Hardware overrides (--memory, --ram, --cpu-cores) are reflected in API responses, making the server report the overridden values instead of the detected hardware.

Base URL

Default local base URL:

text
http://127.0.0.1:8787

To expose outside localhost, pass --host 0.0.0.0.
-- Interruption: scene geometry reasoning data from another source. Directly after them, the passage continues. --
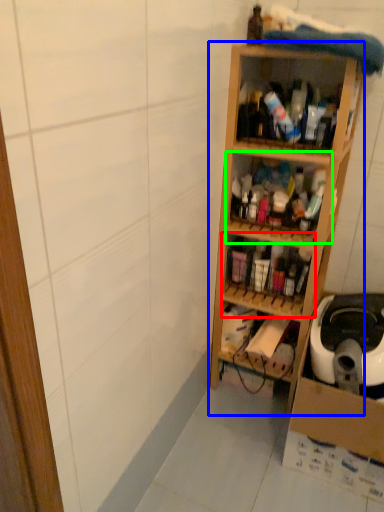 Question: Which object is positioned closest to shelf (highlighted by a red box)? Select from shelf (highlighted by a blue box) and shelf (highlighted by a green box).

Choices:
 (A) shelf
 (B) shelf

Answer: (A) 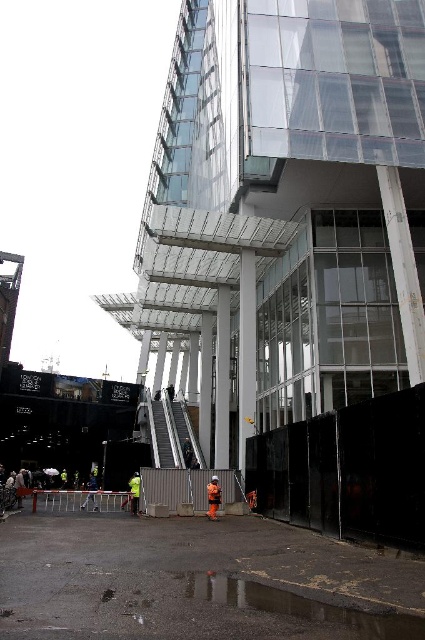 Can you confirm if metallic gray barricade at lower center is positioned below metal barricade at lower center?

No.

Is metallic gray barricade at lower center wider than metal barricade at lower center?

No.

Between point (226, 492) and point (107, 512), which one is positioned behind?

Point (107, 512)

Find the location of a particular element. The height and width of the screenshot is (640, 425). metallic gray barricade at lower center is located at coordinates (187, 486).

Based on the photo, is the position of metallic gray barricade at lower center less distant than that of metallic silver escalator at center?

That is True.

Who is taller, metallic gray barricade at lower center or metallic silver escalator at center?

With more height is metallic silver escalator at center.

What do you see at coordinates (187, 486) in the screenshot? This screenshot has height=640, width=425. I see `metallic gray barricade at lower center` at bounding box center [187, 486].

Locate an element on the screen. metallic gray barricade at lower center is located at coordinates (187, 486).

Can you confirm if concrete pavement at lower center is positioned to the right of metal barricade at lower center?

Correct, you'll find concrete pavement at lower center to the right of metal barricade at lower center.

Is point (99, 545) positioned in front of point (115, 493)?

That is True.

Which is behind, point (320, 547) or point (48, 502)?

The point (48, 502) is behind.

Identify the location of concrete pavement at lower center. Image resolution: width=425 pixels, height=640 pixels. (198, 580). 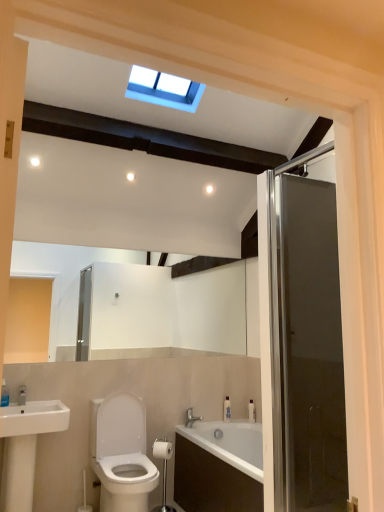 Question: From a real-world perspective, is white plastic bottle at right, the 2th toiletry viewed from the left, physically located above or below white glossy bottle at lower center, positioned as the first toiletry in left-to-right order?

Choices:
 (A) below
 (B) above

Answer: (A)

Question: Does point coord(251,415) appear closer or farther from the camera than point coord(223,413)?

Choices:
 (A) closer
 (B) farther

Answer: (A)

Question: Which object is the closest to the white plastic toilet paper holder at lower center, arranged as the first towel bar when ordered from the bottom?

Choices:
 (A) white plastic bottle at right, the 2th toiletry viewed from the left
 (B) silver metallic toilet paper holder at lower center, the second towel bar positioned from the bottom
 (C) white glossy toilet at lower left
 (D) transparent glass door at right
 (E) white glossy bottle at lower center, positioned as the first toiletry in left-to-right order

Answer: (B)

Question: Which object is the farthest from the white glossy sink at lower left?

Choices:
 (A) transparent glass door at right
 (B) white plastic toilet paper holder at lower center, the 2th towel bar when ordered from top to bottom
 (C) white glossy toilet at lower left
 (D) white glossy bottle at lower center, positioned as the first toiletry in left-to-right order
 (E) silver metallic toilet paper holder at lower center, marked as the first towel bar in a top-to-bottom arrangement

Answer: (A) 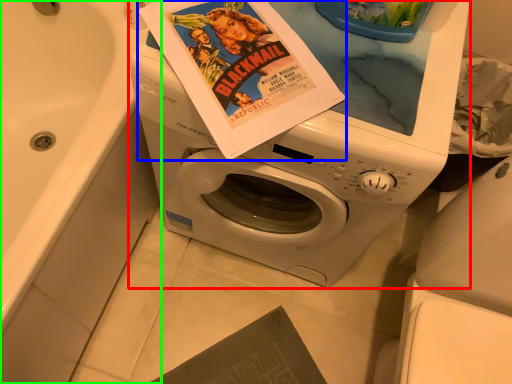 Question: Which is farther away from washing machine (highlighted by a red box)? paperback book (highlighted by a blue box) or bath (highlighted by a green box)?

Choices:
 (A) paperback book
 (B) bath

Answer: (B) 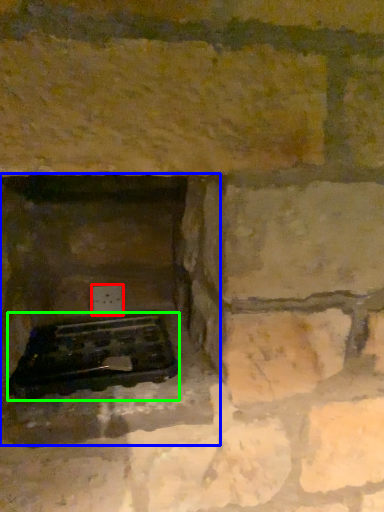 Question: Which object is positioned farthest from electric outlet (highlighted by a red box)? Select from fireplace (highlighted by a blue box) and grill (highlighted by a green box).

Choices:
 (A) fireplace
 (B) grill

Answer: (B) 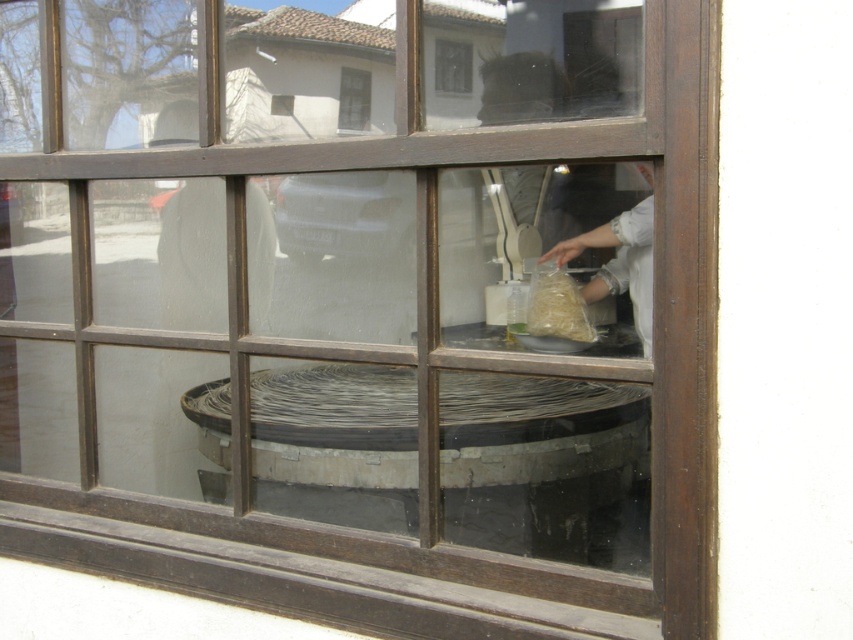 Does point (561, 289) come behind point (445, 42)?

That is True.

Who is taller, translucent paper bag at center or transparent glass at center?

translucent paper bag at center is taller.

Where is `translucent paper bag at center`? The image size is (853, 640). translucent paper bag at center is located at coordinates tap(556, 305).

Describe the element at coordinates (619, 262) in the screenshot. This screenshot has height=640, width=853. I see `white fabric at center` at that location.

Is white fabric at center bigger than transparent glass at center?

Yes, white fabric at center is bigger than transparent glass at center.

Who is more forward, (x=646, y=330) or (x=444, y=84)?

Point (x=444, y=84) is in front.

You are a GUI agent. You are given a task and a screenshot of the screen. Output one action in this format:
    pyautogui.click(x=<x>, y=<y>)
    Task: Click on the white fabric at center
    
    Given the screenshot: What is the action you would take?
    pyautogui.click(x=619, y=262)

Can you confirm if white fabric at center is thinner than transparent glass window at center?

Incorrect, white fabric at center's width is not less than transparent glass window at center's.

Who is more forward, (648, 332) or (364, 86)?

Point (364, 86)

Is point (579, 250) closer to viewer compared to point (341, 86)?

No, (579, 250) is further to viewer.

Where is `white fabric at center`? The image size is (853, 640). white fabric at center is located at coordinates (619, 262). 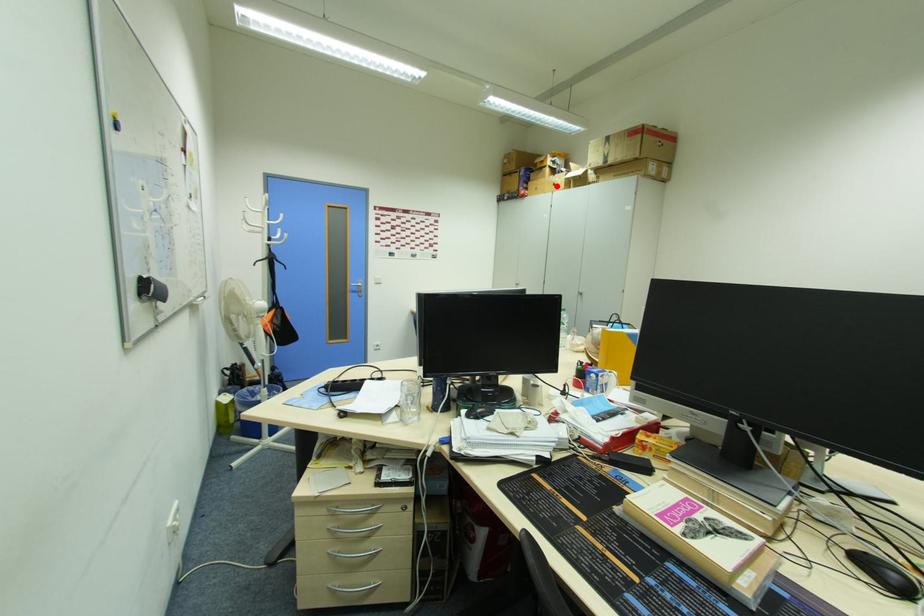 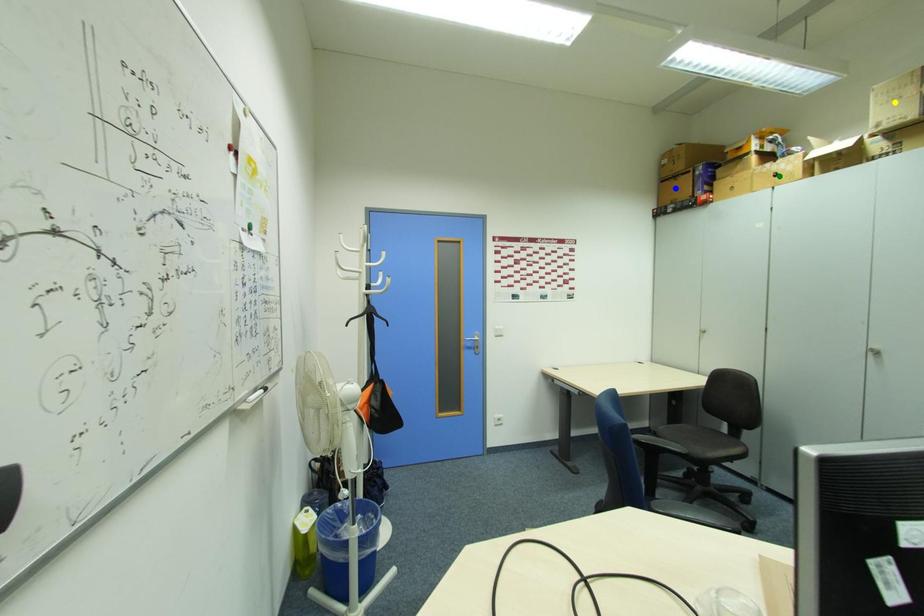 Question: I am providing you with two images of the same scene from different viewpoints. A red point is marked on the first image. You are given multiple points on the second image. Which spot in image 2 lines up with the point in image 1?

Choices:
 (A) green point
 (B) blue point
 (C) yellow point

Answer: (A) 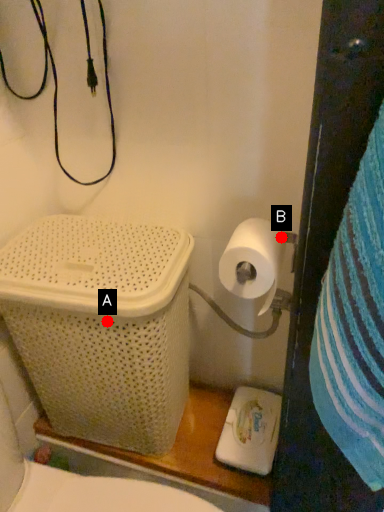 Question: Two points are circled on the image, labeled by A and B beside each circle. Which of the following is the farthest from the observer?

Choices:
 (A) A is further
 (B) B is further

Answer: (A) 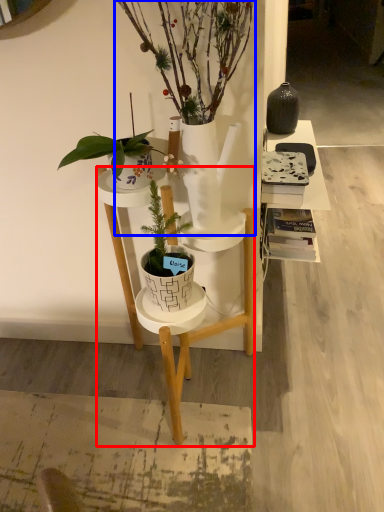 Question: Which object is further to the camera taking this photo, desk (highlighted by a red box) or houseplant (highlighted by a blue box)?

Choices:
 (A) desk
 (B) houseplant

Answer: (A) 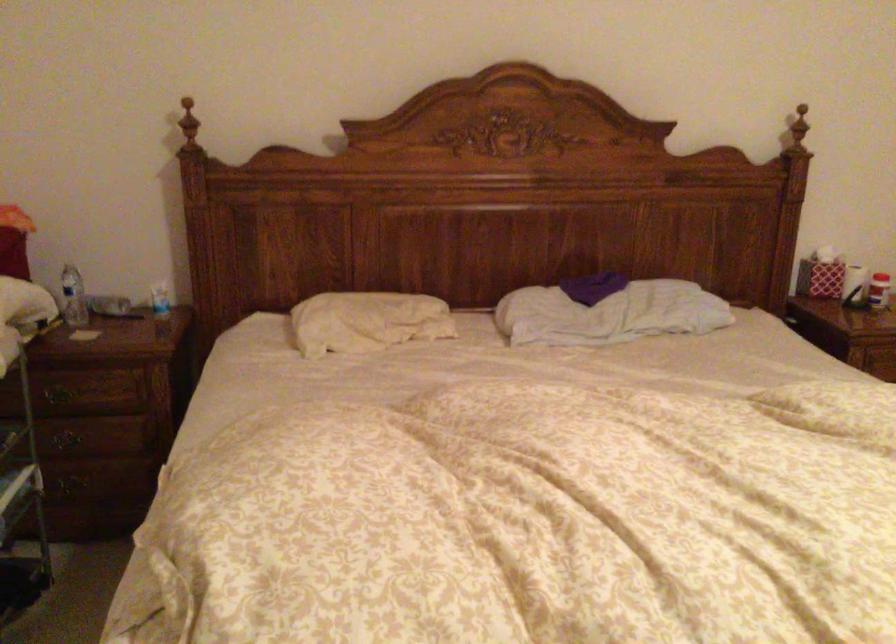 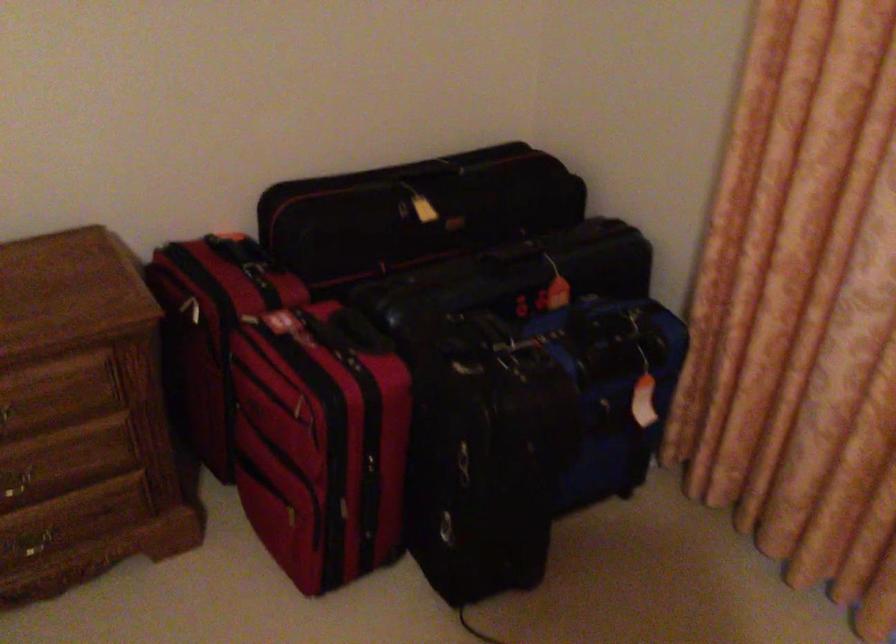 From the picture: What movement of the cameraman would produce the second image?

The movement direction of the cameraman is right, forward. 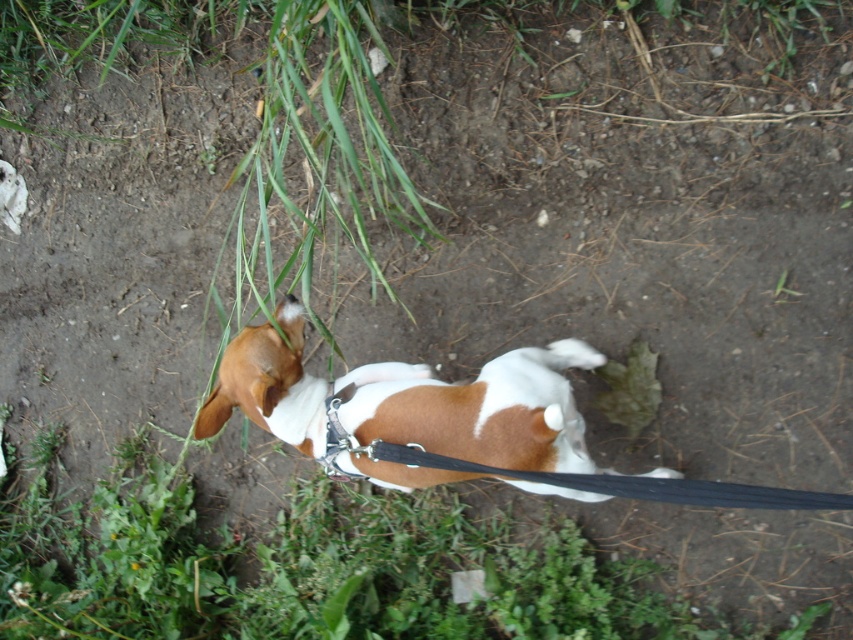 Does brown and white fur at center have a larger size compared to green leafy patch at lower center?

Yes.

Is brown and white fur at center wider than green leafy patch at lower center?

Yes, brown and white fur at center is wider than green leafy patch at lower center.

At what (x,y) coordinates should I click in order to perform the action: click on brown and white fur at center. Please return your answer as a coordinate pair (x, y). The width and height of the screenshot is (853, 640). Looking at the image, I should click on (479, 408).

Between point (486, 397) and point (328, 456), which one is positioned behind?

Point (328, 456)

From the picture: Does brown and white fur at center have a lesser height compared to metallic silver collar at center?

No, brown and white fur at center is not shorter than metallic silver collar at center.

Where is `brown and white fur at center`? The image size is (853, 640). brown and white fur at center is located at coordinates (479, 408).

What are the coordinates of `brown and white fur at center` in the screenshot? It's located at (479, 408).

What do you see at coordinates (630, 388) in the screenshot? I see `green leafy patch at lower center` at bounding box center [630, 388].

Which is more to the left, green leafy patch at lower center or metallic silver collar at center?

From the viewer's perspective, metallic silver collar at center appears more on the left side.

Which is in front, point (630, 381) or point (334, 465)?

Positioned in front is point (334, 465).

Identify the location of green leafy patch at lower center. The width and height of the screenshot is (853, 640). (630, 388). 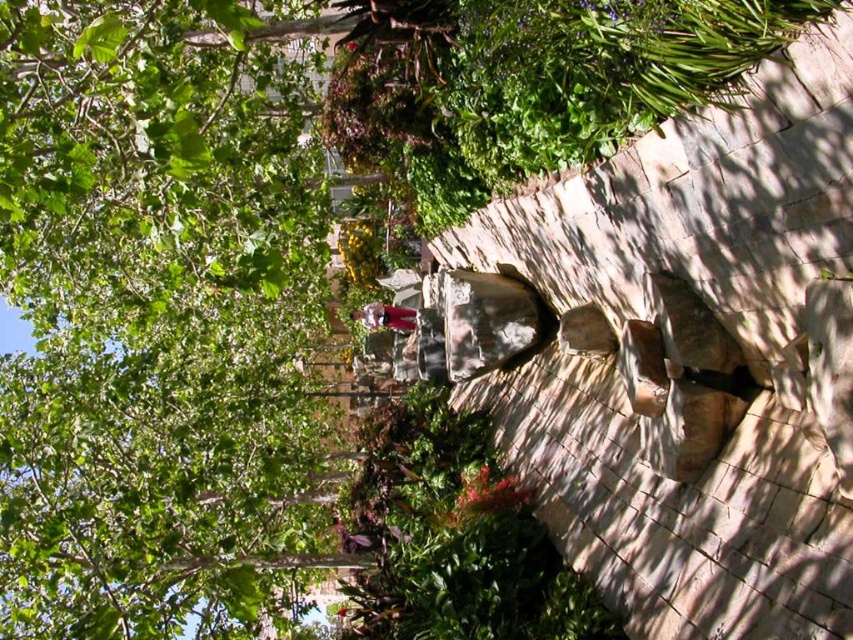 You are a fashion designer observing the serene garden scene. You notice the natural stone rock face at center and the matte purple dress at center. Which object occupies more horizontal space in the image?

The matte purple dress at center occupies more horizontal space than the natural stone rock face at center because the natural stone rock face at center has a lesser width compared to the matte purple dress at center.

You are a gardener planning to plant a new flower bed between the green leafy tree at upper left and the natural stone rock face at center. Based on their positions, which object should you avoid placing flowers too close to in order to maintain proper drainage?

You should avoid placing flowers too close to the natural stone rock face at center because the green leafy tree at upper left is positioned over it, which means water from the tree might drain towards the rock face, potentially causing waterlogging around the flowers. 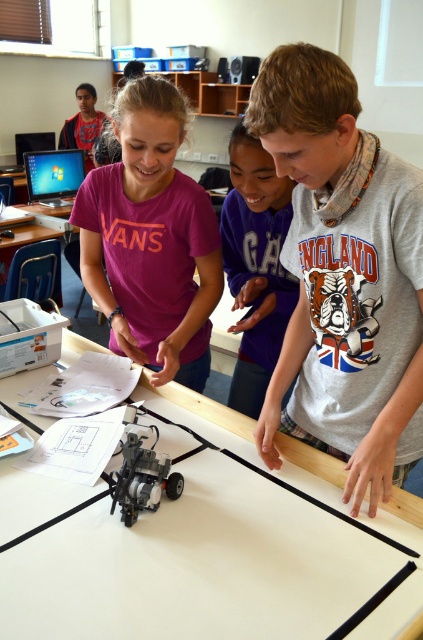 You are a teacher observing a robotics activity in a classroom. You notice the white matte table at center and the gray cotton shirt at center. Which object is taller?

The gray cotton shirt at center is taller than the white matte table at center. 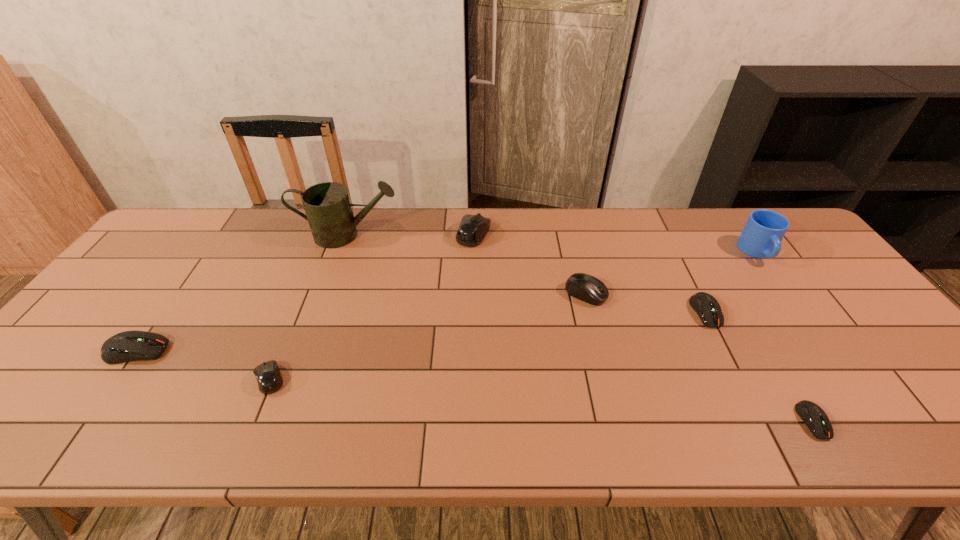 Image resolution: width=960 pixels, height=540 pixels. What are the coordinates of `vacant space at the far edge of the desktop` in the screenshot? It's located at (547, 232).

In the image, there is a desktop. At what (x,y) coordinates should I click in order to perform the action: click on vacant space at the near edge. Please return your answer as a coordinate pair (x, y). Looking at the image, I should click on (111, 418).

The width and height of the screenshot is (960, 540). I want to click on vacant area at the right edge of the desktop, so click(898, 353).

You are a GUI agent. You are given a task and a screenshot of the screen. Output one action in this format:
    pyautogui.click(x=<x>, y=<y>)
    Task: Click on the free space at the far left corner of the desktop
    This screenshot has width=960, height=540.
    Given the screenshot: What is the action you would take?
    pyautogui.click(x=220, y=213)

The width and height of the screenshot is (960, 540). In the image, there is a desktop. What are the coordinates of `free region at the near left corner` in the screenshot? It's located at (61, 413).

In the image, there is a desktop. Where is `free space at the near right corner`? free space at the near right corner is located at coordinates (937, 440).

Locate an element on the screen. This screenshot has height=540, width=960. vacant area that lies between the second dark computer equipment from left to right and the second biggest black mouse is located at coordinates (646, 303).

Find the location of a particular element. free space between the second smallest dark computer equipment and the farthest black mouse is located at coordinates (589, 273).

Where is `free area in between the shortest computer equipment and the farthest computer equipment`? The image size is (960, 540). free area in between the shortest computer equipment and the farthest computer equipment is located at coordinates (643, 327).

You are a GUI agent. You are given a task and a screenshot of the screen. Output one action in this format:
    pyautogui.click(x=<x>, y=<y>)
    Task: Click on the blank region between the watering can and the seventh shortest object
    The width and height of the screenshot is (960, 540).
    Given the screenshot: What is the action you would take?
    pyautogui.click(x=553, y=244)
If you are building from source and want the dashboard embedded in llmfit, build web assets first:

sh
cd llmfit-web && npm ci && npm run build

Endpoints

GET /

Web dashboard entrypoint (same-origin UI for fit exploration).

GET /health

Liveness probe.

Example response:

json
{
  "status": "ok",
  "node": {
    "name": "worker-1",
    "os": "linux"
  }
}

GET /api/v1/system

Returns node identity + detected hardware.

Example response shape:

json
{
  "node": {
    "name": "worker-1",
    "os": "linux"
  },
  "system": {
    "total_ram_gb": 62.23,
    "available_ram_gb": 41.08,
    "cpu_cores": 14,
    "cpu_name": "Intel(R) Core(TM) Ultra 7 165U",
    "has_gpu": false,
    "gpu_vram_gb": null,
    "gpu_name": null,
    "gpu_count": 0,
    "unified_memory": false,
    "backend": "CPU (x86)",
    "gpus": []
  }
}

GET /api/v1/models

Returns filtered/sorted model-fit rows for this node.

Envelope shape:

json
{
  "node": { "name": "worker-1", "os": "linux" },
  "system": { "...": "..." },
  "total_models": 23,
  "returned_models": 10,
  "filters": { "...": "echo of query state" },
  "models": [
    {
      "name": "Qwen/Qwen2.5-Coder-7B-Instruct",
      "provider": "Qwen",
      "parameter_count": "7B",
      "params_b": 7.0,
      "context_length": 32768,
      "use_case": "Coding",
      "category": "Coding",
      "release_date": "2025-03-14",
      "is_moe": false,
      "fit_level": "good",
      "fit_label": "Good",
      "run_mode": "gpu",
      "run_mode_label": "GPU",
      "score": 86.5,
      "score_components": {
        "quality": 87.0,
        "speed": 81.2,
        "fit": 90.1,
        "context": 88.0
      },
      "estimated_tps": 42.5,
      "runtime": "llamacpp",
      "runtime_label": "llama.cpp",
      "best_quant": "Q5_K_M",
      "memory_required_gb": 5.8,
      "memory_available_gb": 12.0,
      "utilization_pct": 48.3,
      "notes": [],
      "gguf_sources": []
    }
  ]
}

GET /api/v1/models/top

Key scheduling endpoint. Same schema as /api/v1/models, but defaults to top 5 runnable entries.

Important behavior:

  • Defaults limit=5.
  • Excludes too_tight rows unless explicitly overridden (and top endpoint still keeps runnable semantics).

GET /api/v1/models/{name}

Path-constrained search. Equivalent to a text search scoped by {name}.

Useful for:

  • Client-side drilldown after selecting a model family.

Query parameters

Supported on /api/v1/models and /api/v1/models/top (also /api/v1/models/{name}):

  • limit (or alias n): max rows returned.
  • perfect: true|false (when true, only perfect fits).
  • min_fit: perfect|good|marginal|too_tight.
  • runtime: any|mlx|llamacpp.
  • use_case: general|coding|reasoning|chat|multimodal|embedding.
  • provider: provider substring filter.
  • search: free-text filter (name/provider/params/use-case/category).
  • sort: score|tps|params|mem|ctx|date|use_case.
  • include_too_tight: include unrunnable rows (defaults true for /models, false for /models/top).
  • max_context: per-request context cap used by memory estimation.
  • force_runtime: mlx|llamacpp|vllm — override automatic runtime selection during analysis (e.g. get llama.cpp recommendations on Apple Silicon instead of MLX).

Error handling

Invalid filter values return HTTP 400:

json
{
  "error": "invalid min_fit value: use perfect|good|marginal|too_tight"
}

Server errors return HTTP 500 with {"error": "..."}.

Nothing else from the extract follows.